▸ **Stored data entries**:
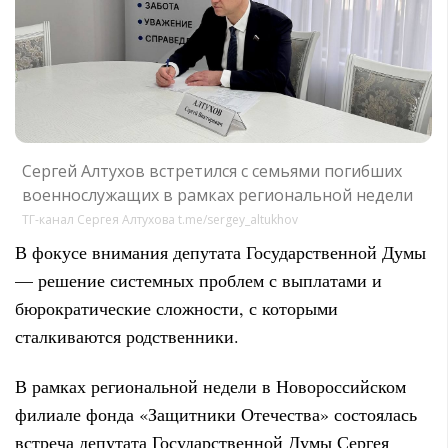
Сергей Алтухов встретился с семьями погибших
военнослужащих в рамках региональной недели
ТГ-канал Сергея Алтухова t.me/sergey_altukhov
В фокусе внимания депутата Государственной Думы
— решение системных проблем с выплатами и
бюрократические сложности, с которыми
сталкиваются родственники.
В рамках региональной недели в Новороссийском
филиале фонда «Защитники Отечества» состоялась
встреча депутата Государственной Думы Сергея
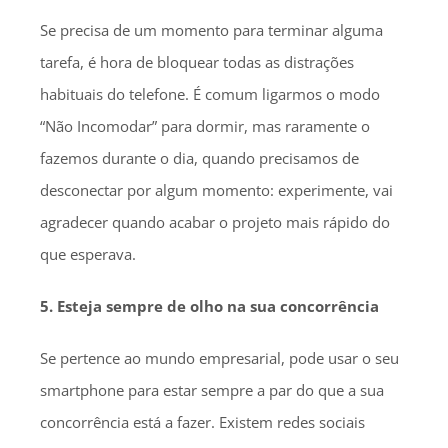
Se precisa de um momento para terminar alguma
tarefa, é hora de bloquear todas as distrações
habituais do telefone. É comum ligarmos o modo
“Não Incomodar” para dormir, mas raramente o
fazemos durante o dia, quando precisamos de
desconectar por algum momento: experimente, vai
agradecer quando acabar o projeto mais rápido do
que esperava.
5. Esteja sempre de olho na sua concorrência
Se pertence ao mundo empresarial, pode usar o seu
smartphone para estar sempre a par do que a sua
concorrência está a fazer. Existem redes sociais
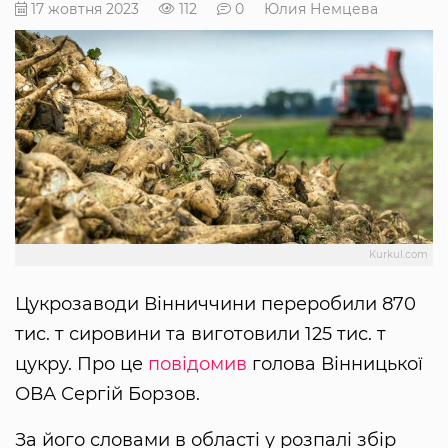
17 жовтня 2023
112
0
Юлия Немцева
Kurkul.com
Цукрозаводи Вінниччини переробили 870
тис. т сировини та виготовили 125 тис. т
цукру. Про це
повідомив
голова Вінницької
ОВА Сергій Борзов.
За його словами в області у розпалі збір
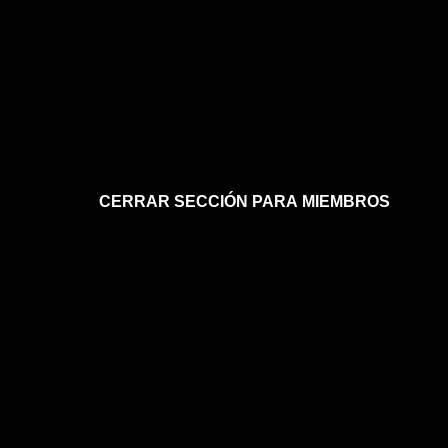
CERRAR SECCIÓN PARA MIEMBROS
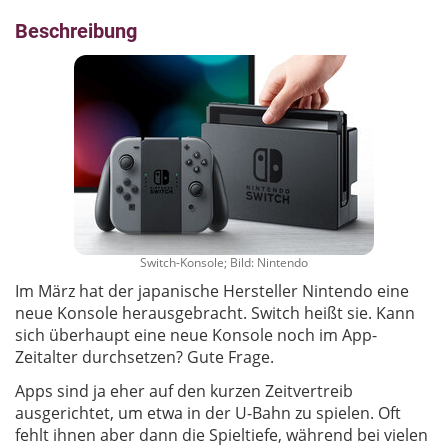
Beschreibung
Switch-Konsole; Bild: Nintendo
Im März hat der japanische Hersteller Nintendo eine
neue Konsole herausgebracht. Switch heißt sie. Kann
sich überhaupt eine neue Konsole noch im App-
Zeitalter durchsetzen? Gute Frage.
Apps sind ja eher auf den kurzen Zeitvertreib
ausgerichtet, um etwa in der U-Bahn zu spielen. Oft
fehlt ihnen aber dann die Spieltiefe, während bei vielen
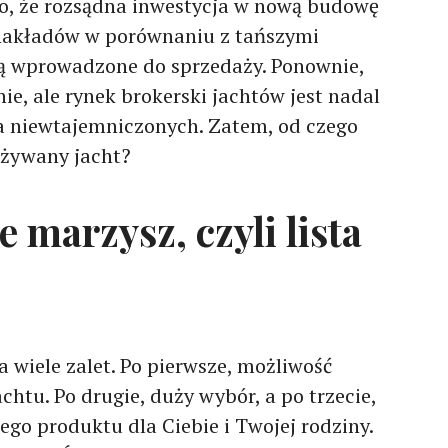
to, że rozsądna inwestycja w nową budowę
 nakładów w porównaniu z tańszymi
ą wprowadzone do sprzedaży. Ponownie,
e, ale rynek brokerski jachtów jest nadal
la niewtajemniczonych. Zatem, od czego
 używany jacht?
e marzysz, czyli lista
wiele zalet. Po pierwsze, możliwość
htu. Po drugie, duży wybór, a po trzecie,
ego produktu dla Ciebie i Twojej rodziny.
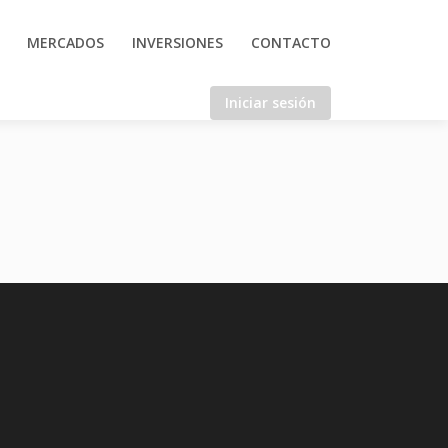
MERCADOS
INVERSIONES
CONTACTO
Iniciar sesión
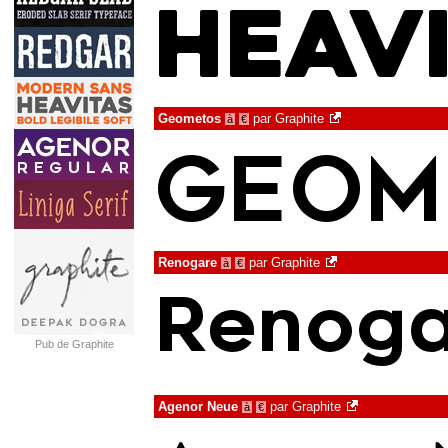
Geometos
par
Graphite
à
€
Renogare
par
Graphite
à
€
Pub de Graphite
Agenor Neue
par
Graphite
à
€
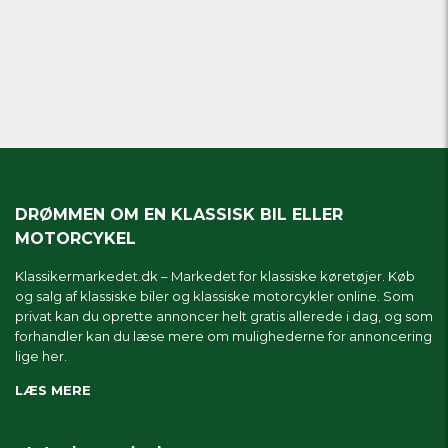
DRØMMEN OM EN KLASSISK BIL ELLER
MOTORCYKEL
Klassikermarkedet.dk – Markedet for klassiske køretøjer. Køb
og salg af klassiske biler og klassiske motorcykler online. Som
privat kan du oprette annoncer helt gratis allerede i dag, og som
forhandler kan du læse mere om
mulighederne for annoncering
lige her.
LÆS MERE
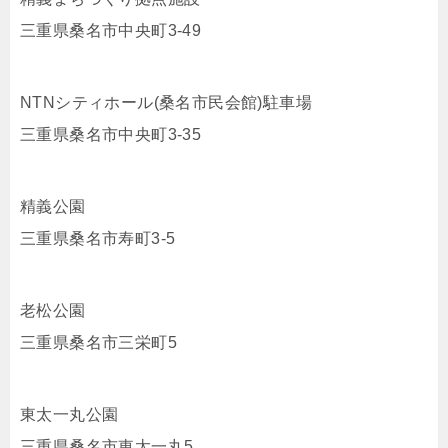
三重県桑名市中央町3-49
NTNシティホール(桑名市民会館)駐車場
三重県桑名市中央町3-35
精義公園
三重県桑名市寿町3-5
老松公園
三重県桑名市三栄町5
東太一丸公園
三重県桑名市東太一丸5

▸ **DESCRIPTION OF THE TASK**:
The word "Nintendo" may appear in several lines of the data; copy every line where it does.

▸ **RESULT FOR THIS EXERCISE**:
Switch-Konsole; Bild: Nintendo
Im März hat der japanische Hersteller Nintendo eine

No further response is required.